If an entry holds a picture, leave the picture out and copy the rest exactly.

━━━ EXERCISE INPUTS ━━━

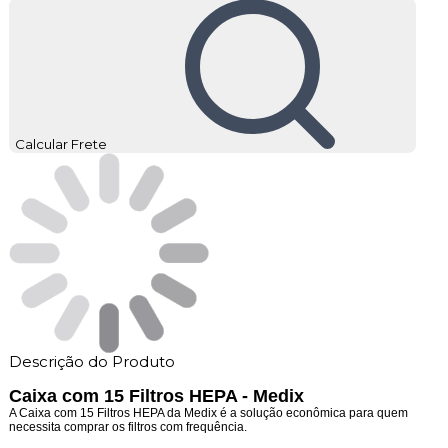
Calcular Frete
Descrição do Produto
Caixa com 15 Filtros HEPA - Medix
A Caixa com 15 Filtros HEPA da Medix é a solução econômica para quem
necessita comprar os filtros com frequência.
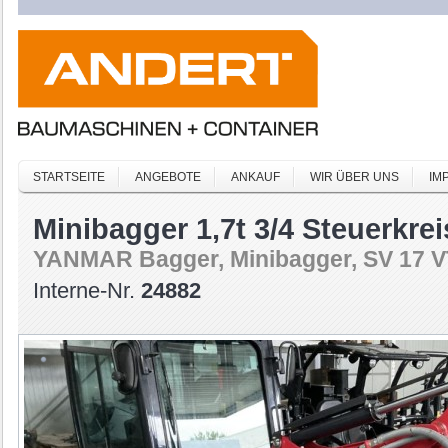
STARTSEITE
ANGEBOTE
ANKAUF
WIR ÜBER UNS
IM
Minibagger 1,7t 3/4 Steuerkre
YANMAR Bagger, Minibagger, SV 17 V
Interne-Nr.
24882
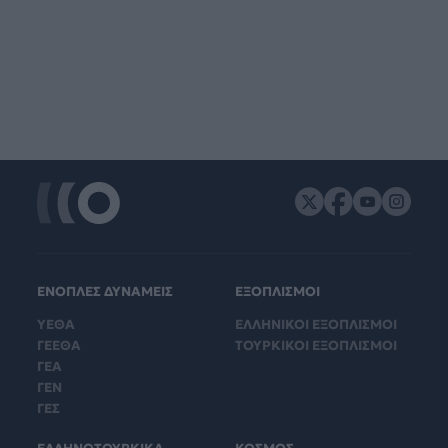
ΕΝΟΠΛΕΣ ΔΥΝΑΜΕΙΣ
ΕΞΟΠΛΙΣΜΟΙ
ΥΕΘΑ
ΕΛΛΗΝΙΚΟΙ ΕΞΟΠΛΙΣΜΟΙ
ΓΕΕΘΑ
ΤΟΥΡΚΙΚΟΙ ΕΞΟΠΛΙΣΜΟΙ
ΓΕΑ
ΓΕΝ
ΓΕΣ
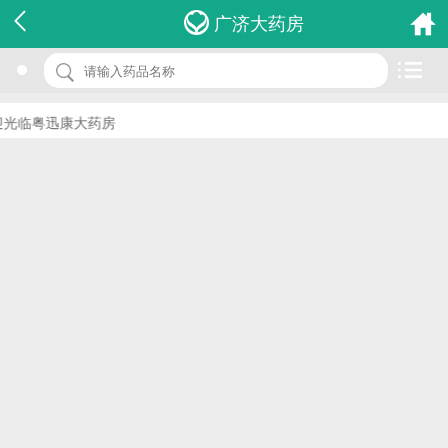
名 称：克林霉素磷酸酯外用溶液剂
广济大药房
品 牌：(知芙保)
规 格：20ml
光临粤迅康大药房
价 格：￥23.00
批准文号：国药准字H20020551
厂家：华北制药集团制剂有限公司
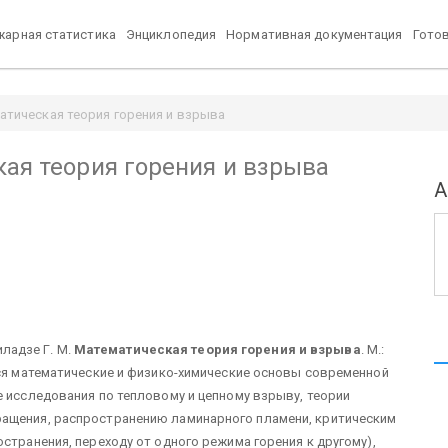
арная статистика
Энциклопедия
Нормативная документация
Гото
матическая теория горения и взрыва
кая теория горения и взрыва
А
иладзе Г. М.
Математическая теория горения и взрыва
. М.:
тся математические и физико-химические основы современной
е исследования по тепловому и цепному взрыву, теории
ращения, распространению ламинарного пламени, критическим
странения, переходу от одного режима горения к другому),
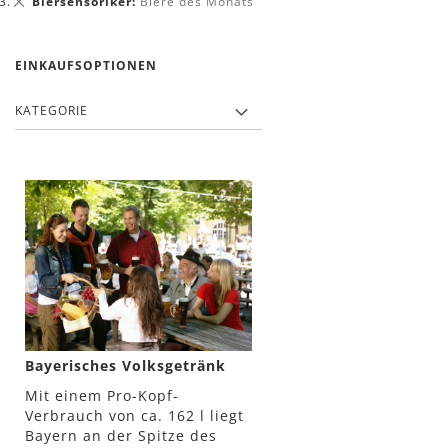
Biersensoriker
Biere des Monats
entfernen
EINKAUFSOPTIONEN
KATEGORIE
Bayerisches Volksgetränk
Mit einem Pro-Kopf-
Verbrauch von ca. 162 l liegt
Bayern an der Spitze des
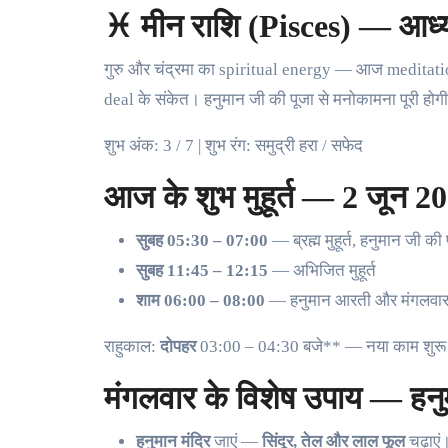
♓ मीन राशि (Pisces) — आध्य
गुरु और चंद्रमा का spiritual energy — आज meditatio
deal के संकेत। हनुमान जी की पूजा से मनोकामना पूरी होग
शुभ अंक: 3 / 7 | शुभ रंग: समुद्री हरा / सफेद
आज के शुभ मुहूर्त — 2 जून 2
सुबह 05:30 – 07:00
— ब्रह्म मुहूर्त, हनुमान जी की प
सुबह 11:45 – 12:15
— अभिजित मुहूर्त
शाम 06:00 – 08:00
— हनुमान आरती और मंगलवार 
राहुकाल:
दोपहर
03:00 – 04:30 बजे** — नया काम शुरू 
मंगलवार के विशेष उपाय — हनुम
हनुमान मंदिर
जाएं —
सिंदूर, तेल और लाल फूल
चढ़ाएं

━━━

EXERCISE SOLUTION:
Calcular Frete
Descrição do Produto
Caixa com 15 Filtros HEPA - Medix
A Caixa com 15 Filtros HEPA da Medix é a solução econômica para quem
necessita comprar os filtros com frequência.
STARTSEITE
ANGEBOTE
ANKAUF
WIR ÜBER UNS
IM
Minibagger 1,7t 3/4 Steuerkre
YANMAR Bagger, Minibagger, SV 17 V
Interne-Nr.
24882
ΕΝΟΠΛΕΣ ΔΥΝΑΜΕΙΣ
ΕΞΟΠΛΙΣΜΟΙ
ΥΕΘΑ
ΕΛΛΗΝΙΚΟΙ ΕΞΟΠΛΙΣΜΟΙ
ΓΕΕΘΑ
ΤΟΥΡΚΙΚΟΙ ΕΞΟΠΛΙΣΜΟΙ
ΓΕΑ
ΓΕΝ
ΓΕΣ
名 称：克林霉素磷酸酯外用溶液剂
广济大药房
品 牌：(知芙保)
规 格：20ml
光临粤迅康大药房
价 格：￥23.00
批准文号：国药准字H20020551
厂家：华北制药集团制剂有限公司
арная статистика
Энциклопедия
Нормативная документация
Гото
матическая теория горения и взрыва
кая теория горения и взрыва
А
иладзе Г. М.
Математическая теория горения и взрыва
. М.:
тся математические и физико-химические основы современной
е исследования по тепловому и цепному взрыву, теории
ращения, распространению ламинарного пламени, критическим
странения, переходу от одного режима горения к другому),
Biersensoriker
Biere des Monats
entfernen
EINKAUFSOPTIONEN
KATEGORIE
Bayerisches Volksgetränk
Mit einem Pro-Kopf-
Verbrauch von ca. 162 l liegt
Bayern an der Spitze des
♓ मीन राशि (Pisces) — आध्य
गुरु और चंद्रमा का spiritual energy — आज meditatio
deal के संकेत। हनुमान जी की पूजा से मनोकामना पूरी होग
शुभ अंक: 3 / 7 | शुभ रंग: समुद्री हरा / सफेद
आज के शुभ मुहूर्त — 2 जून 2
सुबह 05:30 – 07:00
— ब्रह्म मुहूर्त, हनुमान जी की प
सुबह 11:45 – 12:15
— अभिजित मुहूर्त
शाम 06:00 – 08:00
— हनुमान आरती और मंगलवार 
राहुकाल:
दोपहर
03:00 – 04:30 बजे** — नया काम शुरू 
मंगलवार के विशेष उपाय — हनुम
हनुमान मंदिर
जाएं —
सिंदूर, तेल और लाल फूल
चढ़ाएं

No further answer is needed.